Shamim’s glowing view of mentorship is widely shared. Mentorship is touted by everyone from President Obama, who issues a yearly proclamation in honor of National Mentoring Month, to major Fortune 500 companies—71 percent of which now have formal mentoring programs. Mentorship is often cited by workplace experts as a key strategy for bringing more women into the upper echelons of corporate America and eventually shattering the glass ceiling for good. But what is mentoring, exactly? And what can it do for you?
The definition is fluid by design. Just as every friendship or romance has its unique qualities, so, too, does a mentorship. But the relationship is more intimate than the one you might have with a role model, who is someone you admire, often from a distance.
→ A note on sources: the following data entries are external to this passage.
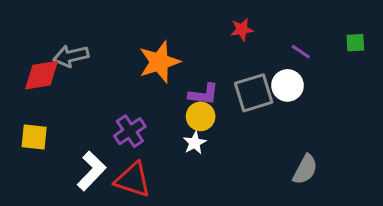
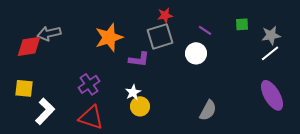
gray square: (254, 93) -> (160, 36), moved
yellow circle: (201, 116) -> (140, 106), moved
white L-shape: (92, 171) -> (45, 111), moved

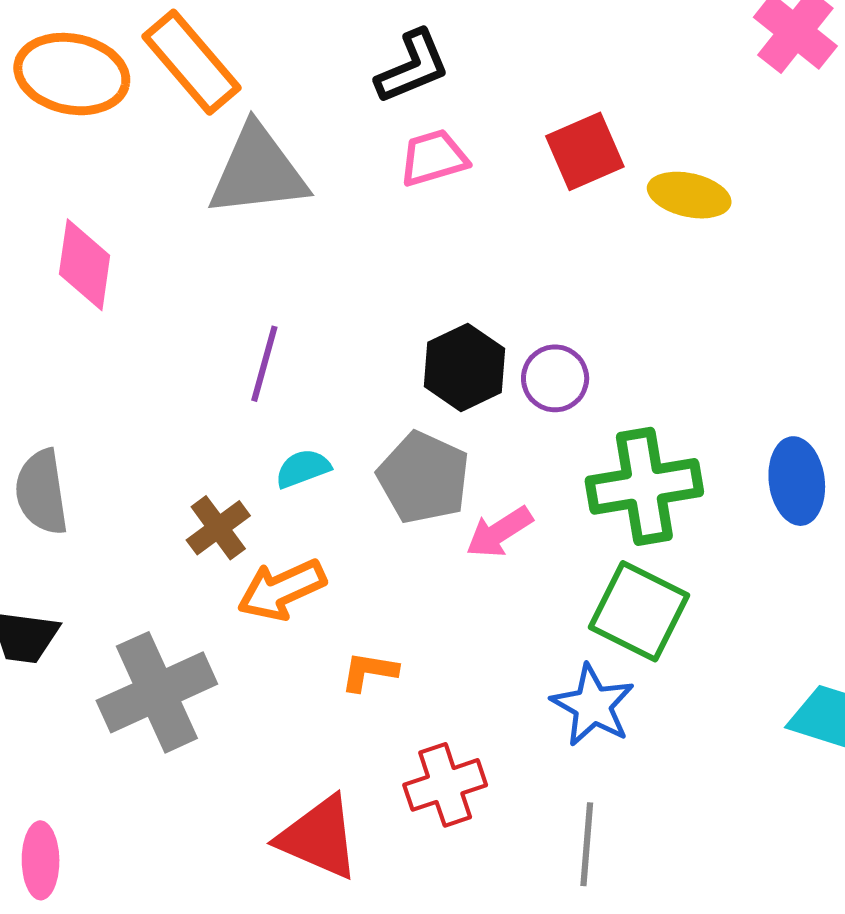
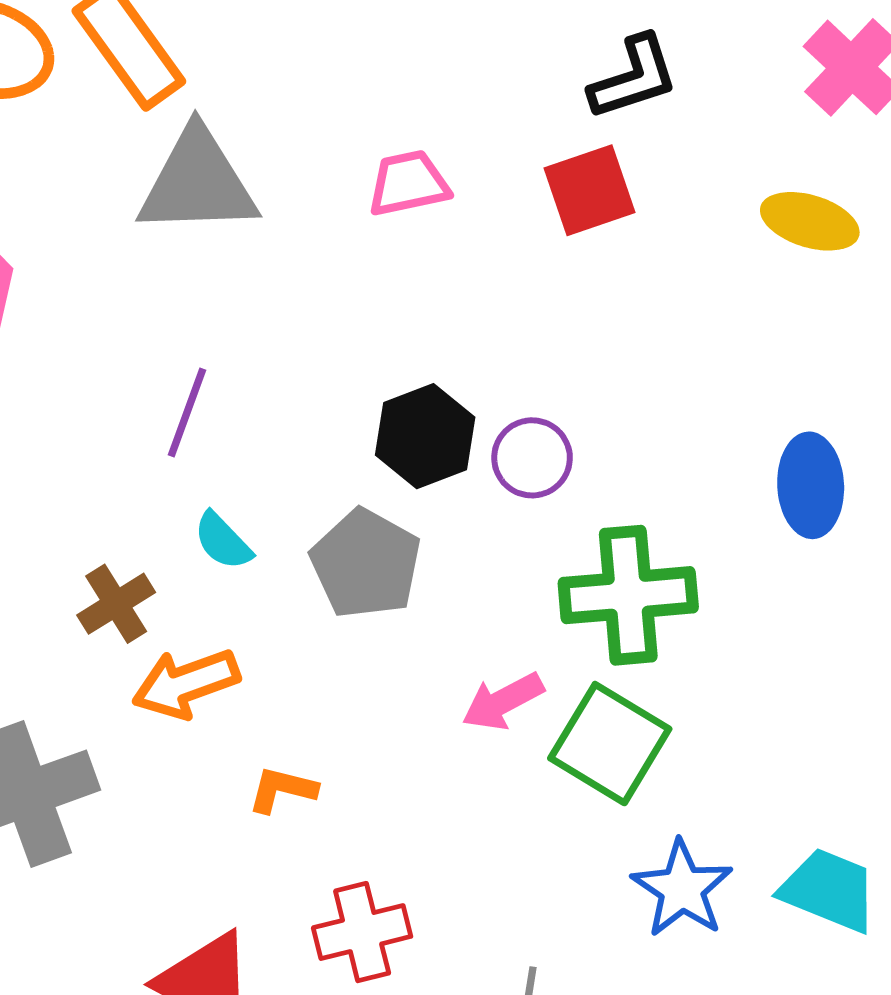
black L-shape: (412, 67) -> (634, 78), moved
yellow ellipse: (689, 195) -> (810, 221), moved
cyan semicircle: (303, 468) -> (223, 541), turned -118
blue ellipse: (797, 481) -> (811, 485), moved
pink arrow: (499, 532) -> (503, 701), moved
blue star: (593, 705) -> (682, 889), moved

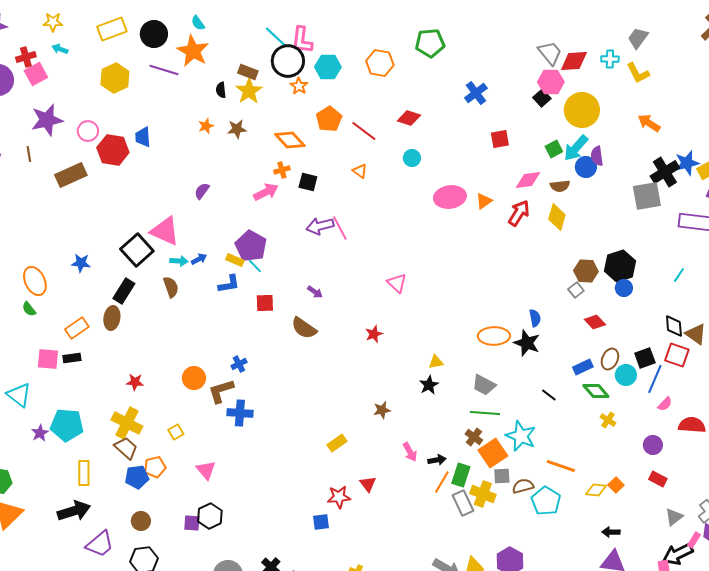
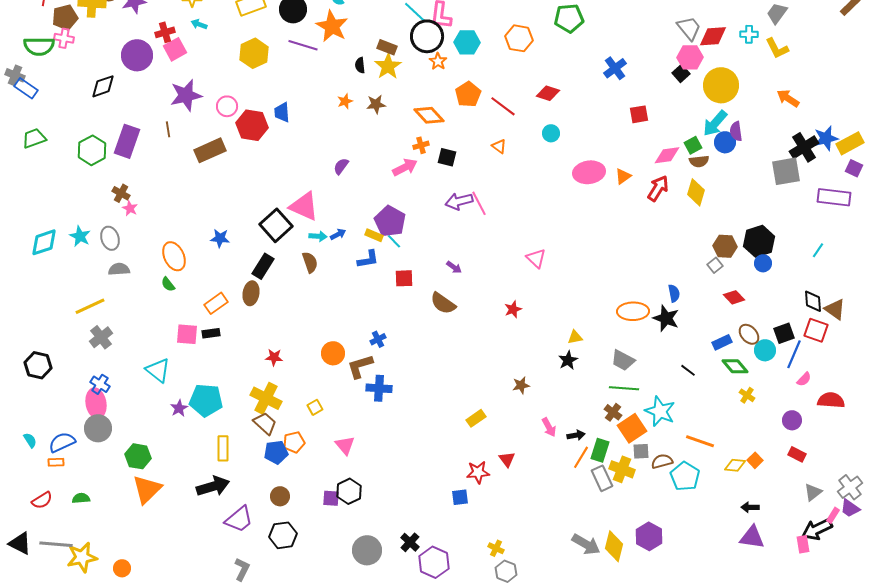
green square: (554, 149) -> (693, 145), moved
brown ellipse: (610, 359) -> (749, 334), turned -65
A mentor is an active participant in your professional and personal spheres, who draws from her own experience to provide knowledge, support, and resources.
“When you want to progress, few moves help you more than finding a mentor,” says Anna Beninger, a researcher at Catalyst, a nonprofit devoted to expanding opportunities for women in business around the world. “But the benefits go beyond career advancement. A mentor can help you flourish in all aspects of your life.”
Sound too good to be true? Some think so, claiming that the glorification of the mentoring relationship can be detrimental to career growth for women. In her best-selling book, Lean In, Facebook chief operating officer Sheryl Sandberg calls the wish for a mentor “the professional equivalent of waiting for Prince Charming.” She writes, “Now young women are told that if they can just find the right mentor, they will be pushed up the ladder and whisked away to the corner office to live happily ever after.” The implicit message: The notion that there is a person out there who is poised to make all your dreams come true teaches women to be too dependent on others.